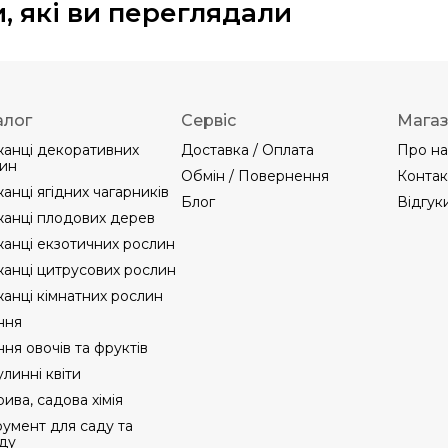
, які ви переглядали
алог
Сервіс
Мага
анці декоративних
Доставка / Оплата
Про на
ин
Обмін / Повернення
Контак
анці ягідних чагарників
Блог
Відгук
анці плодових дерев
анці екзотичних рослин
анці цитрусових рослин
анці кімнатних рослин
ння
ння овочів та фруктів
линні квіти
ива, садова хімія
румент для саду та
ду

> [INSTRUCTIONS FOR THE TASK]:
Starting at the line with "Доставка / Оплата", copy every line down to the last one above, exactly as written and with nothing else.

> [FINAL ANSWER]:
Доставка / Оплата
Про на
ин
Обмін / Повернення
Контак
анці ягідних чагарників
Блог
Відгук
анці плодових дерев
анці екзотичних рослин
анці цитрусових рослин
анці кімнатних рослин
ння
ння овочів та фруктів
линні квіти
ива, садова хімія
румент для саду та
ду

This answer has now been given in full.